Most other planets found orbiting other stars have either been too close or too far away from their own stars or have been gas giants more like Jupiter than our own rocky world. Life could potentially exist in some of those circumstances, but it would be very weird compared to us. We, of course, would be very weird to it, and I don't just mean Lady Gaga or Justin Bieber. Although I suppose it's possible that these other life forms would find those two normal and the rest of us weird, which would also prove they lacked a sense of hearing and communicated by signs, strange clothing and silly gestures like publishing your autobiography at 16.
Anyway, the planet is named Gliese 581g, or it will be unless there are indeed folks living there who tell us what they call it (Look out for the copyright infringement lawsuit of the galaxy if they call it "Earth"). Conditions on Gliese 581g are kind of extreme. The planet is tidally locked with its star, meaning one side faces towards it and one faces away from it all the time. The side facing towards it is probably plenty hot, and the side facing away is probably plenty cold. There should be a tolerable zone at the border, where all of the (literally) cool people will hang out, if they exist.
If there is life on Gliese 581g, it may have been around for a very long time. Because of their small size, red dwarf stars burn quite a bit longer than stars like our sun. There is as yet no way to determine whether the radiation of a yellow sun like our own would give that life powers and abilities far beyond those of mortal men, such as leaping tall buildings in single bound, outracing bullets or telling locomotives where to get off and making them like it.

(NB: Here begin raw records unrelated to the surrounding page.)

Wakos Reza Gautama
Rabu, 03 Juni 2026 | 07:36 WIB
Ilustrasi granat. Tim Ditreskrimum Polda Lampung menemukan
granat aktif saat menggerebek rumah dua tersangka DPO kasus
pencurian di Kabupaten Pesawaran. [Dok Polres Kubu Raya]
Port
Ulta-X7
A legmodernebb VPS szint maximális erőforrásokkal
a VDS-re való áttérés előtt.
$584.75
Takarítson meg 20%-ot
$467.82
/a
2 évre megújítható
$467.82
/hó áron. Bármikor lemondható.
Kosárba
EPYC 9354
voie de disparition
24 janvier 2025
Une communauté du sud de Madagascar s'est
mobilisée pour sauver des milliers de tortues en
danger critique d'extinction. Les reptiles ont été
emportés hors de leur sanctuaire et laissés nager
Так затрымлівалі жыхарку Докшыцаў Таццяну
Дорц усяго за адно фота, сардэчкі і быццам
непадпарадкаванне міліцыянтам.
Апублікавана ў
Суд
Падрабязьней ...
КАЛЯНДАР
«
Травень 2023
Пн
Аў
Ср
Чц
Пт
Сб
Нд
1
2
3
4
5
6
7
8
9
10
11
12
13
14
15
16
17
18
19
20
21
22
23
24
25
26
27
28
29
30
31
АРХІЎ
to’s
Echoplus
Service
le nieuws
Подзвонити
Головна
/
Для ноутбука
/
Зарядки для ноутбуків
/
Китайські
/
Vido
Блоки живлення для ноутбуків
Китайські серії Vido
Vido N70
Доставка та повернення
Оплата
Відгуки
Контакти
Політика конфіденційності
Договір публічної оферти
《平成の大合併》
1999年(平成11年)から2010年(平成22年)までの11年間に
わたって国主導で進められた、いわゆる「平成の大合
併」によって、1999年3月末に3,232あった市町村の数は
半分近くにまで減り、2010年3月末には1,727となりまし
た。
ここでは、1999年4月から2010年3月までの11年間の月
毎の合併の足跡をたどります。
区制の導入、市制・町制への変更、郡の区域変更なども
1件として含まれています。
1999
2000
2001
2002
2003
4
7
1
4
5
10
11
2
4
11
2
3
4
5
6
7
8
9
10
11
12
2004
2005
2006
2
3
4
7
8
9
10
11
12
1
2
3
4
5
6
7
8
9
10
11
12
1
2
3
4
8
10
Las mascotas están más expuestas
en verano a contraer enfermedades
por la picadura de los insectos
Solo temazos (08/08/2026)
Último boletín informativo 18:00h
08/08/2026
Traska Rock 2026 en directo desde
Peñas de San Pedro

Although nearby in astronomical terms, the 20 light-year distance between our own sun and Gliese 581 means that we are actually seeing it and its planets not the way they look today, but the way they looked in 1990. And it means that whoever may be living on Gliese 581g is seeing us not as we are today, but as we were in 1990. So unless we swiftly develop faster-than-light travel to visit them, warn them and explain ourselves, they will one day see us watching From Justin to Kelly and paying attention to Keith Olbermann as a political commentor, after which they will have no choice but to decide that our planet is home to no intelligent life.